Intervenendo mercoledì al convegno di Treellle sulle scuole paritarie, il ministro Giannini ha fatto una dichiarazione a effetto: “Se domani mattina – ha detto – tutte insieme le scuole paritarie spegnessero le luci, cosa che non deve succedere, avremo un grande problema: dovremmo mettere sul piatto 6 miliardi di euro”.
La Fondazione Agnelli è d’accordo sul fatto che le luci delle scuole paritarie non vadano spente. Tuttavia, ritiene che l’affermazione relativa ai 6 miliardi sia discutibile da un punto di vista metodologico.
Il tema delle scuole paritarie e del loro finanziamento è delicato, spesso distorto da motivazioni ideologiche. Qui però non sono in discussione il ruolo della scuola paritaria e la libertà di scelta educativa, bensì l’appropriatezza dell’affermazione del Ministro (la stessa che, peraltro, si trova un recente documento delle associazioni delle scuole cattoliche). Alla cifra di 6 miliardi di euro si arriva così: gli studenti delle scuole paritarie in Italia sono poco più di un milione, il costo medio annuo per studente è stato calcolato in circa 6mila euro. Una semplice moltiplicazione ed ecco quanto costerebbe allo Stato riassorbire gli allievi del sistema delle scuole paritarie, nel caso, certo non auspicabile, che queste dovessero scomparire.
A questo ragionamento si possono muovere almeno due obiezioni. La prima è che all’interno del milione che frequentano le scuole definite “paritarie” sono inclusi anche circa 200mila bambini delle scuole dell’infanzia comunali, sostenute quindi dalle amministrazioni locali: formalmente non sono costi a carico del Ministero, ma della Repubblica certamente sì. Solo questo ridurrebbe la cifra a 4,8 miliardi.

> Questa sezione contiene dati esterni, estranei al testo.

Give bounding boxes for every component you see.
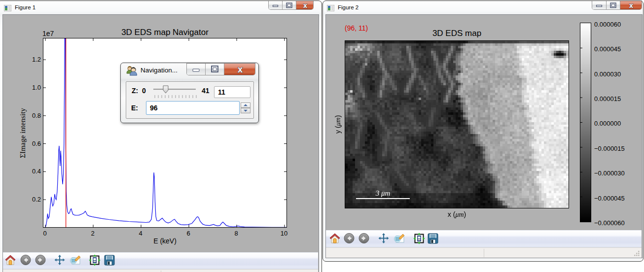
svg-text:x: x	[303, 1, 307, 9]
svg-text:x: x	[238, 65, 243, 74]
svg-text:x: x	[629, 1, 633, 9]
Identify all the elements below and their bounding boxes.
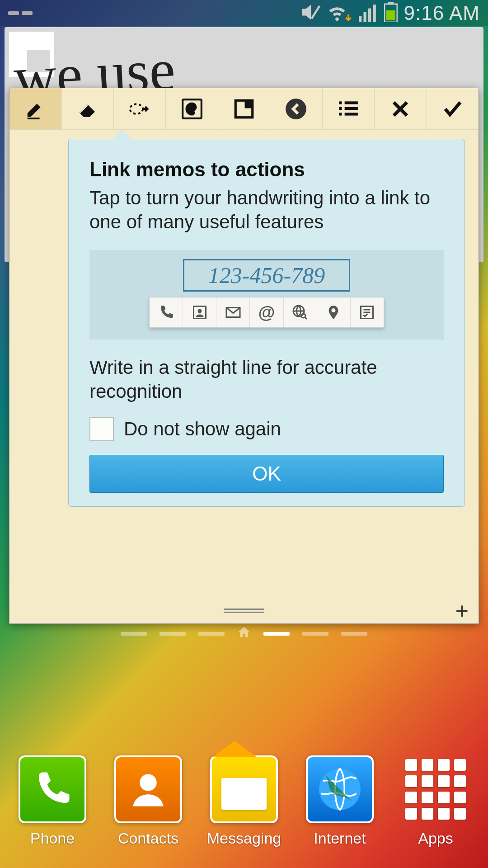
resize-handle[interactable]: [224, 609, 264, 613]
pen-tool-button[interactable]: [9, 88, 61, 129]
svg-rect-1: [359, 16, 361, 22]
messaging-app-icon: [210, 755, 278, 823]
internet-app-icon: [306, 755, 374, 823]
status-bar: 9:16 AM: [0, 0, 488, 26]
minimize-button[interactable]: [218, 88, 270, 129]
svg-point-31: [140, 774, 157, 791]
svg-rect-18: [339, 113, 342, 115]
memo-footer: +: [9, 598, 479, 623]
svg-rect-15: [345, 101, 358, 104]
messaging-app-label: Messaging: [207, 830, 281, 847]
list-button[interactable]: [323, 88, 375, 129]
contacts-app-label: Contacts: [118, 830, 178, 847]
at-icon: @: [250, 297, 283, 327]
location-icon: [317, 297, 351, 327]
tooltip-example: 123-456-789 @: [89, 250, 444, 340]
task-icon: [351, 297, 384, 327]
link-actions-row: @: [149, 297, 384, 328]
svg-rect-17: [345, 107, 358, 109]
svg-line-0: [312, 6, 320, 19]
back-button[interactable]: [270, 88, 322, 129]
memo-toolbar: [9, 88, 479, 130]
svg-rect-2: [363, 12, 366, 22]
mail-icon: [216, 297, 250, 327]
palette-button[interactable]: [166, 88, 218, 129]
handwriting-sample: 123-456-789: [183, 259, 350, 292]
svg-rect-4: [373, 5, 375, 22]
dock: Phone Contacts Messaging Internet Apps: [0, 742, 488, 860]
svg-rect-7: [386, 10, 395, 20]
apps-drawer-icon: [402, 755, 469, 823]
eraser-tool-button[interactable]: [61, 88, 113, 129]
home-page-indicator: [0, 625, 488, 642]
ok-button[interactable]: OK: [89, 455, 444, 493]
wifi-icon: [327, 2, 352, 24]
svg-line-27: [305, 317, 307, 320]
tooltip-tip: Write in a straight line for accurate re…: [89, 356, 444, 403]
internet-app-label: Internet: [314, 830, 366, 847]
svg-rect-12: [246, 102, 250, 107]
clock-time: 9:16 AM: [404, 2, 480, 24]
contact-icon: [183, 297, 216, 327]
add-page-button[interactable]: +: [455, 598, 469, 624]
tooltip-title: Link memos to actions: [89, 158, 444, 181]
contacts-app-icon: [114, 755, 182, 823]
dont-show-checkbox[interactable]: [89, 417, 114, 441]
mute-icon: [301, 3, 320, 24]
svg-rect-19: [345, 113, 358, 115]
svg-rect-3: [368, 9, 371, 22]
svg-rect-14: [339, 101, 342, 104]
home-icon[interactable]: [237, 625, 251, 642]
svg-point-13: [286, 99, 306, 119]
svg-point-9: [130, 104, 143, 113]
battery-icon: [384, 2, 398, 24]
call-icon: [150, 297, 183, 327]
apps-drawer[interactable]: Apps: [393, 755, 479, 847]
link-action-button[interactable]: [114, 88, 166, 129]
svg-rect-16: [339, 107, 342, 109]
internet-app[interactable]: Internet: [297, 755, 383, 847]
contacts-app[interactable]: Contacts: [105, 755, 191, 847]
signal-icon: [359, 3, 378, 24]
phone-app-label: Phone: [30, 830, 75, 847]
messaging-app[interactable]: Messaging: [201, 755, 287, 847]
svg-point-23: [197, 309, 202, 313]
dont-show-label: Do not show again: [124, 418, 281, 440]
phone-app-icon: [19, 755, 86, 823]
hint-tooltip: Link memos to actions Tap to turn your h…: [68, 139, 465, 507]
svg-rect-8: [28, 118, 40, 119]
notification-dashes: [8, 11, 33, 15]
cancel-button[interactable]: [375, 88, 427, 129]
action-memo-panel: Link memos to actions Tap to turn your h…: [9, 88, 479, 624]
globe-search-icon: [284, 297, 317, 327]
tooltip-description: Tap to turn your handwriting into a link…: [89, 186, 444, 234]
apps-drawer-label: Apps: [418, 830, 453, 847]
confirm-button[interactable]: [427, 88, 479, 129]
phone-app[interactable]: Phone: [9, 755, 95, 847]
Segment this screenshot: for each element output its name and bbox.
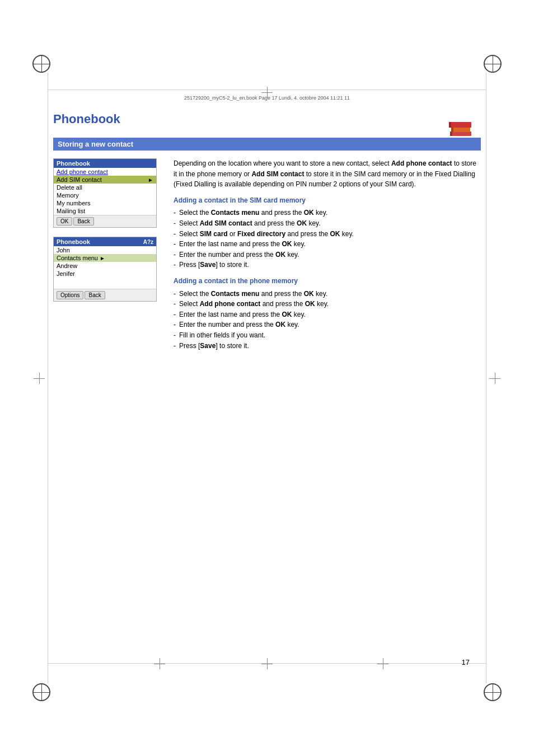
sim-step-4: Enter the last name and press the OK key…: [174, 239, 481, 250]
reg-mark-bottom-left: [154, 658, 165, 669]
screen2-item-andrew[interactable]: Andrew: [54, 262, 156, 270]
screen1-item-mynumbers[interactable]: My numbers: [54, 199, 156, 207]
reg-mark-tl: [32, 55, 50, 73]
sim-steps-list: Select the Contacts menu and press the O…: [174, 208, 481, 270]
phone-screen-2: Phonebook A?z John Contacts menu ► Andre…: [53, 237, 157, 302]
arrow-icon: ►: [148, 177, 153, 183]
page-title: Phonebook: [53, 112, 481, 129]
phone-screen-1: Phonebook Add phone contact Add SIM cont…: [53, 158, 157, 228]
screen1-item-add-sim[interactable]: Add SIM contact ►: [54, 176, 156, 184]
reg-mark-br: [484, 683, 502, 701]
phone-step-2: Select Add phone contact and press the O…: [174, 299, 481, 309]
left-column: Phonebook Add phone contact Add SIM cont…: [53, 158, 162, 302]
phone-section-title: Adding a contact in the phone memory: [174, 276, 481, 287]
screen1-item-delete[interactable]: Delete all: [54, 184, 156, 191]
screen2-item-contacts-menu[interactable]: Contacts menu ►: [54, 254, 156, 262]
right-column: Depending on the location where you want…: [174, 158, 481, 351]
content-area: Phonebook Storing a new contact Phoneboo…: [53, 112, 481, 644]
screen2-item-john[interactable]: John: [54, 246, 156, 254]
sim-step-6: Press [Save] to store it.: [174, 260, 481, 270]
two-column-layout: Phonebook Add phone contact Add SIM cont…: [53, 158, 481, 351]
screen2-options-btn[interactable]: Options: [57, 291, 83, 299]
section-header: Storing a new contact: [53, 138, 481, 151]
sim-step-3: Select SIM card or Fixed directory and p…: [174, 229, 481, 240]
screen2-item-jenifer[interactable]: Jenifer: [54, 270, 156, 278]
bold-add-sim-contact: Add SIM contact: [251, 170, 304, 178]
screen1-title: Phonebook: [54, 159, 156, 168]
page-number: 17: [462, 658, 470, 666]
sim-step-2: Select Add SIM contact and press the OK …: [174, 218, 481, 229]
screen1-back-btn[interactable]: Back: [73, 217, 93, 226]
phone-step-5: Fill in other fields if you want.: [174, 330, 481, 341]
reg-mark-ml: [34, 373, 45, 384]
section-title-text: Storing a new contact: [58, 140, 133, 148]
screen1-item-memory[interactable]: Memory: [54, 191, 156, 199]
left-rule: [48, 73, 48, 683]
screen2-title: Phonebook A?z: [54, 237, 156, 246]
phone-step-1: Select the Contacts menu and press the O…: [174, 289, 481, 299]
screen1-item-mailing[interactable]: Mailing list: [54, 207, 156, 215]
phone-step-4: Enter the number and press the OK key.: [174, 320, 481, 330]
intro-paragraph: Depending on the location where you want…: [174, 158, 481, 190]
phone-step-6: Press [Save] to store it.: [174, 341, 481, 351]
screen2-back-btn[interactable]: Back: [85, 291, 105, 299]
phone-step-3: Enter the last name and press the OK key…: [174, 309, 481, 320]
screen1-ok-btn[interactable]: OK: [57, 217, 72, 226]
screen2-title-text: Phonebook: [57, 238, 90, 245]
sim-section-title: Adding a contact in the SIM card memory: [174, 195, 481, 206]
screen1-buttons: OK Back: [54, 215, 156, 227]
right-rule: [486, 73, 486, 683]
reg-mark-bottom-right: [377, 658, 388, 669]
arrow-icon-2: ►: [100, 255, 105, 261]
reg-mark-tr: [484, 55, 502, 73]
screen2-az: A?z: [143, 239, 153, 245]
sim-step-5: Enter the number and press the OK key.: [174, 250, 481, 260]
reg-mark-bl: [32, 683, 50, 701]
reg-mark-bottom-center: [261, 658, 273, 669]
phone-steps-list: Select the Contacts menu and press the O…: [174, 289, 481, 351]
reg-mark-mr: [489, 373, 500, 384]
screen1-item-add-phone[interactable]: Add phone contact: [54, 168, 156, 176]
screen1-title-text: Phonebook: [57, 160, 90, 167]
screen2-buttons: Options Back: [54, 289, 156, 301]
bold-add-phone-contact: Add phone contact: [391, 159, 452, 167]
sim-step-1: Select the Contacts menu and press the O…: [174, 208, 481, 218]
reg-mark-top-center: [261, 87, 273, 98]
page-container: 251729200_myC5-2_lu_en.book Page 17 Lund…: [0, 0, 534, 756]
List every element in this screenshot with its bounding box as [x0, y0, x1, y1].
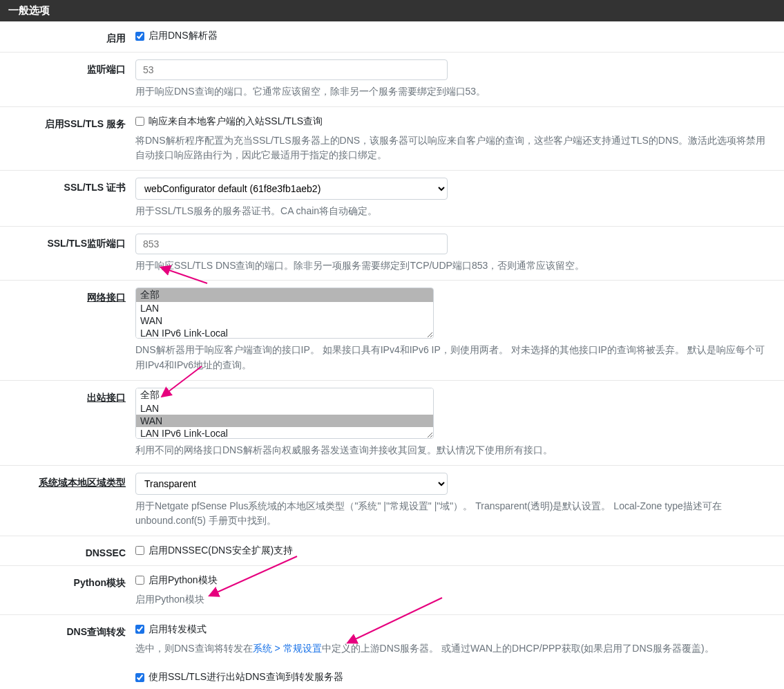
row-forwarding-ssl: 使用SSL/TLS进行出站DNS查询到转发服务器 当与DNS查询转发一起设置时，…: [0, 663, 784, 689]
row-ssl-cert: SSL/TLS 证书 webConfigurator default (61f8…: [0, 171, 784, 227]
outgoing-if-select[interactable]: 全部 LAN WAN LAN IPv6 Link-Local WAN IPv6 …: [135, 388, 434, 439]
row-python: Python模块 启用Python模块 启用Python模块: [0, 566, 784, 615]
row-ssl-service: 启用SSL/TLS 服务 响应来自本地客户端的入站SSL/TLS查询 将DNS解…: [0, 107, 784, 171]
label-forwarding: DNS查询转发: [0, 622, 135, 657]
row-ssl-port: SSL/TLS监听端口 用于响应SSL/TLS DNS查询的端口。除非另一项服务…: [0, 227, 784, 281]
python-checkbox[interactable]: [135, 576, 144, 585]
row-forwarding: DNS查询转发 启用转发模式 选中，则DNS查询将转发在系统 > 常规设置中定义…: [0, 615, 784, 663]
local-zone-help: 用于Netgate pfSense Plus系统域的本地区域类型（"系统" |"…: [135, 499, 772, 529]
label-ssl-cert: SSL/TLS 证书: [0, 178, 135, 219]
ssl-cert-help: 用于SSL/TLS服务的服务器证书。CA chain将自动确定。: [135, 204, 772, 219]
outgoing-if-option[interactable]: LAN IPv6 Link-Local: [136, 427, 433, 439]
enable-checkbox[interactable]: [135, 32, 144, 41]
row-listen-port: 监听端口 用于响应DNS查询的端口。它通常应该留空，除非另一个服务需要绑定到端口…: [0, 53, 784, 107]
label-dnssec: DNSSEC: [0, 543, 135, 558]
forwarding-ssl-checkbox-label: 使用SSL/TLS进行出站DNS查询到转发服务器: [149, 671, 343, 683]
ssl-service-checkbox-label: 响应来自本地客户端的入站SSL/TLS查询: [149, 115, 323, 128]
enable-checkbox-label: 启用DNS解析器: [149, 30, 218, 42]
forwarding-checkbox[interactable]: [135, 625, 144, 634]
network-if-option[interactable]: WAN: [136, 314, 433, 327]
network-if-option[interactable]: LAN: [136, 302, 433, 314]
network-if-help: DNS解析器用于响应客户端查询的接口IP。 如果接口具有IPv4和IPv6 IP…: [135, 343, 772, 372]
ssl-port-input[interactable]: [135, 234, 448, 254]
forwarding-help: 选中，则DNS查询将转发在系统 > 常规设置中定义的上游DNS服务器。 或通过W…: [135, 641, 772, 657]
outgoing-if-option[interactable]: LAN: [136, 402, 433, 415]
label-listen-port: 监听端口: [0, 59, 135, 100]
forwarding-ssl-checkbox[interactable]: [135, 673, 144, 682]
ssl-service-checkbox[interactable]: [135, 117, 144, 126]
outgoing-if-help: 利用不同的网络接口DNS解析器向权威服务器发送查询并接收其回复。默认情况下使用所…: [135, 443, 772, 458]
row-dnssec: DNSSEC 启用DNSSEC(DNS安全扩展)支持: [0, 536, 784, 566]
network-if-option[interactable]: 全部: [136, 288, 433, 302]
label-outgoing-if: 出站接口: [87, 392, 126, 403]
label-local-zone: 系统域本地区域类型: [39, 477, 126, 488]
local-zone-select[interactable]: Transparent: [135, 473, 448, 495]
ssl-cert-select[interactable]: webConfigurator default (61f8e3fb1aeb2): [135, 178, 448, 200]
general-settings-link[interactable]: 系统 > 常规设置: [253, 643, 322, 654]
row-network-if: 网络接口 全部 LAN WAN LAN IPv6 Link-Local WAN …: [0, 281, 784, 380]
outgoing-if-option[interactable]: WAN: [136, 415, 433, 427]
dnssec-checkbox-label: 启用DNSSEC(DNS安全扩展)支持: [149, 545, 293, 557]
label-ssl-port: SSL/TLS监听端口: [0, 234, 135, 274]
panel-title: 一般选项: [0, 0, 784, 21]
listen-port-help: 用于响应DNS查询的端口。它通常应该留空，除非另一个服务需要绑定到端口53。: [135, 84, 772, 100]
dnssec-checkbox[interactable]: [135, 546, 144, 555]
listen-port-input[interactable]: [135, 59, 448, 80]
forwarding-checkbox-label: 启用转发模式: [149, 623, 207, 636]
label-network-if: 网络接口: [87, 292, 126, 303]
network-if-select[interactable]: 全部 LAN WAN LAN IPv6 Link-Local WAN IPv6 …: [135, 287, 434, 339]
label-ssl-service: 启用SSL/TLS 服务: [0, 114, 135, 163]
ssl-port-help: 用于响应SSL/TLS DNS查询的端口。除非另一项服务需要绑定到TCP/UDP…: [135, 258, 772, 274]
python-checkbox-label: 启用Python模块: [149, 574, 218, 587]
row-outgoing-if: 出站接口 全部 LAN WAN LAN IPv6 Link-Local WAN …: [0, 381, 784, 466]
python-help: 启用Python模块: [135, 592, 772, 607]
row-local-zone: 系统域本地区域类型 Transparent 用于Netgate pfSense …: [0, 466, 784, 536]
label-python: Python模块: [0, 573, 135, 607]
row-enable: 启用 启用DNS解析器: [0, 21, 784, 53]
ssl-service-help: 将DNS解析程序配置为充当SSL/TLS服务器上的DNS，该服务器可以响应来自客…: [135, 133, 772, 163]
label-enable: 启用: [0, 28, 135, 45]
network-if-option[interactable]: LAN IPv6 Link-Local: [136, 327, 433, 339]
outgoing-if-option[interactable]: 全部: [136, 388, 433, 402]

Ma c’è una seconda obiezione, più sostanziale, che mette in dubbio lo stesso metodo di calcolo. Per la stima non è, infatti, corretto utilizzare – come fanno il Ministro e le associazioni delle scuole cattoliche – il costo “medio” per allievo, che comprende anche tutti i costi fissi che lo Stato sostiene anche a vantaggio delle paritarie (indicazioni nazionali, valutazione e vigilanza da parte degli USR e degli uffici territoriali, esami di stato ecc.). Bisognerebbe, invece, considerare quel che gli economisti chiamano il costo “marginale”, al quale dovrebbe corrispondere l’eventuale rimborso alle scuole paritarie
“Se anche “per assurdo” tutte le scuole paritarie chiudessero e lo Stato dovesse riassorbirne gli allievi – spiega Andrea Gavosto, direttore della Fondazione Agnelli – il costo aggiuntivo che lo Stato dovrebbe affrontare sarebbe molto modesto. Infatti, nel complesso della scuola primaria e secondaria italiana il rapporto fra insegnanti e studenti resta uno dei più bassi a livello internazionale (lo conferma anche il recentissimo rapporto Talis 2013, secondo il quale il docente tipo italiano insegna in una classe di 22 allievi, contro i 24 della media Ocse). Per accomodare i circa 400mila studenti di scuola primaria e secondaria in più provenienti dalle paritarie non sarebbe necessario un significativo incremento di aule e insegnanti; basterebbe aumentare di poco più di un’unità la composizione media di ciascuna classe, con qualche variazione territoriale. Altro discorso, invece, è quello della scuola dell’infanzia, dove l’offerta dello Stato e degli enti locali è insufficiente, soprattutto nelle regioni meridionali, e andrebbe rafforzata: a questo proposito, si noti però che il 70% delle scuole paritarie dell’infanzia è al Nord e quindi non aiuterebbe a soddisfare il bisogno, dove esso è più forte”.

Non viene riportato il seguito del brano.